Retrouvez l’interview accordée aux Affiches Parisiennes par Jean-Luc FLABEAU au sujet de son discours d’ouverture du Congrès ECF.

Le congrès 2018 se déroule dans un tempo un peu particulier ?

Jean-Luc Flabeau : Quand on a évoqué le thème retenu pour le congrès 2018, et intitulé donc “Mon cab aujourd’hui”, l’idée était de montrer aux congressistes que nos métiers subissent des mutations relativement importantes.
Autrement dit, comment peut-on organiser son cabinet aujourd’hui ? En utilisant les nouvelles techniques de management, d’organisation du travail les plus performantes du moment.
Et puis est arrivée l’actualité liée à la loi Pacte et la hausse des seuils d’audit pour les commissaires aux comptes.

« Nos principales missions doivent être le plus proche possible de la demande des clients, la loi Pacte et ses conséquences sur le commissariat aux comptes traduit un éloignement que la profession a pu opérer »

Notre conférence d’ouverture de congrès, intitulée « Profession comptable : vers un new deal ? », a révélé ce contexte de crise mais avait aussi pour objectif de faire émerger des pistes de réinvention. Nous avons insisté sur plusieurs sujets, notamment le numérique et la déontologie. Ces deux piliers doivent donc nous permettre d’éviter de faire des erreurs et de mettre en place de nouvelles stratégies de développement.
Aujourd’hui, nos principales missions doivent être le plus proche possible de la demande des clients, c’est-à-dire du marché. Quelque part, la loi Pacte et ses conséquences sur le commissariat aux comptes traduit un éloignement que la profession a pu opérer, dans le cadre d’une réglementation exacerbée et d’un formalisme à outrance.

Quel est le sentiment d’ECF par rapport à cette loi Pacte ?

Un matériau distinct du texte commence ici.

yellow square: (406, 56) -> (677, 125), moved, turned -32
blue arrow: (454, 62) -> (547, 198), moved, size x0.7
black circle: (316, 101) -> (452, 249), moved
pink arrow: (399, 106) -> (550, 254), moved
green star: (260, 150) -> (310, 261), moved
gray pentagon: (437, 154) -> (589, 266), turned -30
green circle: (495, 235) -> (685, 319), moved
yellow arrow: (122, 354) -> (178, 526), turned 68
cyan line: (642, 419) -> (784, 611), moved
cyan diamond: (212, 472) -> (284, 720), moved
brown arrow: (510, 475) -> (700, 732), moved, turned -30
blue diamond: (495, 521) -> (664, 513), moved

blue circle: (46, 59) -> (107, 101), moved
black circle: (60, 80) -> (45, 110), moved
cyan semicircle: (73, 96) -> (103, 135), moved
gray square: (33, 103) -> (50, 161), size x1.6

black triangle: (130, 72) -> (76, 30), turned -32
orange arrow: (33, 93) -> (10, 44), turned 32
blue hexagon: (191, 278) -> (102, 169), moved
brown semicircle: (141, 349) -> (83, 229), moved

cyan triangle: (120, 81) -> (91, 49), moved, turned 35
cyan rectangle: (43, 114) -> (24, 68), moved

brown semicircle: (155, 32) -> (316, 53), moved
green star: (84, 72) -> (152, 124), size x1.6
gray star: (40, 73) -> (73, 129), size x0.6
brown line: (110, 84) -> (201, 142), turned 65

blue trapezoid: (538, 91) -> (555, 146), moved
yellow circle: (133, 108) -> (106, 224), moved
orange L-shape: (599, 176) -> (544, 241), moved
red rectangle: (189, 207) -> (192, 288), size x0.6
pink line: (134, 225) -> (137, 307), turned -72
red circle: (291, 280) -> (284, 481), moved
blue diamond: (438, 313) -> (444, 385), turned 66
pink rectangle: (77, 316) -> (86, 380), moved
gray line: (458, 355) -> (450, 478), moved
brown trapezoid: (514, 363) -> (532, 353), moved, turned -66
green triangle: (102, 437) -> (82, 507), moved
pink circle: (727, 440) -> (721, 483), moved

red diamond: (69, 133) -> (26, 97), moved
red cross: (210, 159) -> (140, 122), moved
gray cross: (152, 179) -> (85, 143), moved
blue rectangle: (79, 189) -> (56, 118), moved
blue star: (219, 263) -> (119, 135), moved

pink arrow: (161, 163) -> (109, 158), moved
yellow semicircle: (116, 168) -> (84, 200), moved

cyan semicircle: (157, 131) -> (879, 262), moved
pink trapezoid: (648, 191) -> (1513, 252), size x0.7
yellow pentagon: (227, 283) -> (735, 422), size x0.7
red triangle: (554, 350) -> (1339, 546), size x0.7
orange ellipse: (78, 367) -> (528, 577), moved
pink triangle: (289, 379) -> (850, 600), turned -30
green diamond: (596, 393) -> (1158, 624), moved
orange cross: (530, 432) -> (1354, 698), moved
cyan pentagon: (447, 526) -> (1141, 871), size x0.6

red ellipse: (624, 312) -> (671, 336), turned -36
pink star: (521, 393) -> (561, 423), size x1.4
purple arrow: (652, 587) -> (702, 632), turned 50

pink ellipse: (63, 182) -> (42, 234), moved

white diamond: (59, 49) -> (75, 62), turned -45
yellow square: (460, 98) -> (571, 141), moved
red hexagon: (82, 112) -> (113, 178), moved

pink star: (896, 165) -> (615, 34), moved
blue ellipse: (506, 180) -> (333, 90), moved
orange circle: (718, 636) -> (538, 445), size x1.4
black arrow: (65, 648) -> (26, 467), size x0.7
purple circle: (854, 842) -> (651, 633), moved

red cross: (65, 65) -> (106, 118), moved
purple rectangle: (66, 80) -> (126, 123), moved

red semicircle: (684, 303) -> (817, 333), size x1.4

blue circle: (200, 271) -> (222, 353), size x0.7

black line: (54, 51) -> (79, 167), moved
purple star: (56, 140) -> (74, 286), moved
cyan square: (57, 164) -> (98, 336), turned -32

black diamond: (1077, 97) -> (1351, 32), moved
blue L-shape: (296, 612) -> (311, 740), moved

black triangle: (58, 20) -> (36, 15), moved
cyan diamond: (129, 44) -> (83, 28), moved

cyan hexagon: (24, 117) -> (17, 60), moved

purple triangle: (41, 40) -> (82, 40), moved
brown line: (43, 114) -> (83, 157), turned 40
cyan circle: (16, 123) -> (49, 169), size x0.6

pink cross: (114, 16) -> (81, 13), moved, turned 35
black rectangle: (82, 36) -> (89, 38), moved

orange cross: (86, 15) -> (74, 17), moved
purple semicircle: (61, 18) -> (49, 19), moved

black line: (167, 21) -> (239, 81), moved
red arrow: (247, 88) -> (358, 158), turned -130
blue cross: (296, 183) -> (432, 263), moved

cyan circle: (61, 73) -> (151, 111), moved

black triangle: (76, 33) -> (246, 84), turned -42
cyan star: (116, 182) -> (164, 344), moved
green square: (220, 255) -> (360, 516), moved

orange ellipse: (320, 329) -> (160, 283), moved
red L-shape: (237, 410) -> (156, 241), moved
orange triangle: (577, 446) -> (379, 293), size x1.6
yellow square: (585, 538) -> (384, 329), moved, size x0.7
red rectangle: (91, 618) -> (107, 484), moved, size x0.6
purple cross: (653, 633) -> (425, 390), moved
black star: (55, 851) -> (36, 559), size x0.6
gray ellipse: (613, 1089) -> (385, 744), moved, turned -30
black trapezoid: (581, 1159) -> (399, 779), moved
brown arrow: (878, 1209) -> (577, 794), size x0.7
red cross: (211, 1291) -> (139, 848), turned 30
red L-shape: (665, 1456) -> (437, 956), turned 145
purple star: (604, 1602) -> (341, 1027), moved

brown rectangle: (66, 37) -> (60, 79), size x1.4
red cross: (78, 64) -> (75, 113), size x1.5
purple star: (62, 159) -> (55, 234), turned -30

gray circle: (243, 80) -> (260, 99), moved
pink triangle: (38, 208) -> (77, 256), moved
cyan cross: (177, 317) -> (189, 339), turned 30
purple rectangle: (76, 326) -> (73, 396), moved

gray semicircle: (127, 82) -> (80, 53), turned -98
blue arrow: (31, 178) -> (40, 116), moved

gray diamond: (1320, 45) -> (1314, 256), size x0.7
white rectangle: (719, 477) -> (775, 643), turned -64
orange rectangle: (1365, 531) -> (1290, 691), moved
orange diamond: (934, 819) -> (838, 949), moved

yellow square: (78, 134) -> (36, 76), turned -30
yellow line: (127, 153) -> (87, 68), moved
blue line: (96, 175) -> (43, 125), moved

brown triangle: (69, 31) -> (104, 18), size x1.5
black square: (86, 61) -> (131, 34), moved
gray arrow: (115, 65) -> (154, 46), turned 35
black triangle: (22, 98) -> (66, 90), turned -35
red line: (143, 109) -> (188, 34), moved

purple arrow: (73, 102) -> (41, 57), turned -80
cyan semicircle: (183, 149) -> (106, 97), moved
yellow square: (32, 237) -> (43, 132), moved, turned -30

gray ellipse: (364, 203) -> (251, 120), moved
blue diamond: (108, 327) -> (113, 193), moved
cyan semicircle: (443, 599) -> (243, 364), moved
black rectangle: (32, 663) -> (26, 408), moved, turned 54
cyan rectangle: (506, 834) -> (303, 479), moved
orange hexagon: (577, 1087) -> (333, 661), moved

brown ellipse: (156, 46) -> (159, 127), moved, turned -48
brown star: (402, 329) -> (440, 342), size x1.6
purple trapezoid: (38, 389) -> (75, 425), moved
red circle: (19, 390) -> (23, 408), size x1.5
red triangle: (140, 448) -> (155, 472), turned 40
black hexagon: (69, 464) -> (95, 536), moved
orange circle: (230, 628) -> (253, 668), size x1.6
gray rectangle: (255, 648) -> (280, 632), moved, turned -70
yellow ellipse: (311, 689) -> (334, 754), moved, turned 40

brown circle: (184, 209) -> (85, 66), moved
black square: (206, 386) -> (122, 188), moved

J.-L. F. : C’est un sentiment de colère qui prédomine. Nous savions que le relèvement des seuils arriverait un jour. Ce que l’on avait demandé depuis très longtemps, du temps de la Loi de sécurité financière (LSF) en 2003, c’était d’adapter nos missions à l’évolution du marché. Cette demande récurrente n’a pas été entendue.
Aujourd’hui, le drame semble se profiler. On aurait pu anticiper pour que cela se passe mieux.
Je pense notamment à la prérogative d’exercice de l’expertise comptable qui va sûrement faire l’objet d’une remise en question à plus ou moins long terme. Il faut là encore anticiper.

Quid du numérique au sein des métiers que vous représentez ?

J.-L. F. : La digitalisation de nos professions concerne le recueil et le traitement de la data. On sait qu’il s’agit de l’or noir de l’éco.nomie de demain. Nous avons environ 20 000 confrères avec des cabinets de taille modeste pour lesquels la data sera très limitée.
Et c’est pourquoi il nous faudra mutualiser l’ensemble des données des clients pour que cela puisse être restituer à la demande des cabinets. Il faut donc créer du volume de data par cette mutualisation pour que la digitalisation des process soit accessible à tous. Il y a un vrai enjeu stratégique sur ce point.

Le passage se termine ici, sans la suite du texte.